DATA SHOWN
%%
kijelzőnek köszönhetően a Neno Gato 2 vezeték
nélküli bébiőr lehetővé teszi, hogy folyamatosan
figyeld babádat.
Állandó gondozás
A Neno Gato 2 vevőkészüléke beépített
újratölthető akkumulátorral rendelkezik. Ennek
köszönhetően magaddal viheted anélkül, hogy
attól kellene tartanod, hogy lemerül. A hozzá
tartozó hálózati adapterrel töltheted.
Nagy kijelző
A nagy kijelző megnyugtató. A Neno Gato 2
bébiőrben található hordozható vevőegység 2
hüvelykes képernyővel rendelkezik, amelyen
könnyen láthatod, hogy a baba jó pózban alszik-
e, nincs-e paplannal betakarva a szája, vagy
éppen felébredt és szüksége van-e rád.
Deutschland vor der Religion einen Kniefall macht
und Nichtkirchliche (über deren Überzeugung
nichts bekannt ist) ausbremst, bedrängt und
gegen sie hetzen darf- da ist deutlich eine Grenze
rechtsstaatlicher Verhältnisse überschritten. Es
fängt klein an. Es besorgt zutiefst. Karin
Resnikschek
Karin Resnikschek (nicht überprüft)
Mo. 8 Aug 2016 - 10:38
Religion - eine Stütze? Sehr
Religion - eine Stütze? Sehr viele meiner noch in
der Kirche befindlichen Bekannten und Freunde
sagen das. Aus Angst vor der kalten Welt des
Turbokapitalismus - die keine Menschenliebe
%%
%%
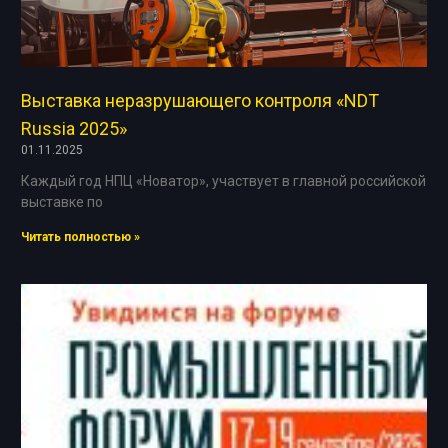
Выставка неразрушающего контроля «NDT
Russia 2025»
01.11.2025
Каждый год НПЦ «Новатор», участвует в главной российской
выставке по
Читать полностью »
%%
PROMPT
Look through the records and give only the number of lines where the string "Gato" appears.

EXERCISE RESPONSE
3